Problem:
The whole listing is to be printed again exactly.

Input data:

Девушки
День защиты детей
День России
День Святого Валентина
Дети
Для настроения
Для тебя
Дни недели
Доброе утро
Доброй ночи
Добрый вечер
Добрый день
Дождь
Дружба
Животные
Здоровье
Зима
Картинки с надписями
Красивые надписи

Result of the exercise:
Девушки
День защиты детей
День России
День Святого Валентина
Дети
Для настроения
Для тебя
Дни недели
Доброе утро
Доброй ночи
Добрый вечер
Добрый день
Дождь
Дружба
Животные
Здоровье
Зима
Картинки с надписями
Красивые надписи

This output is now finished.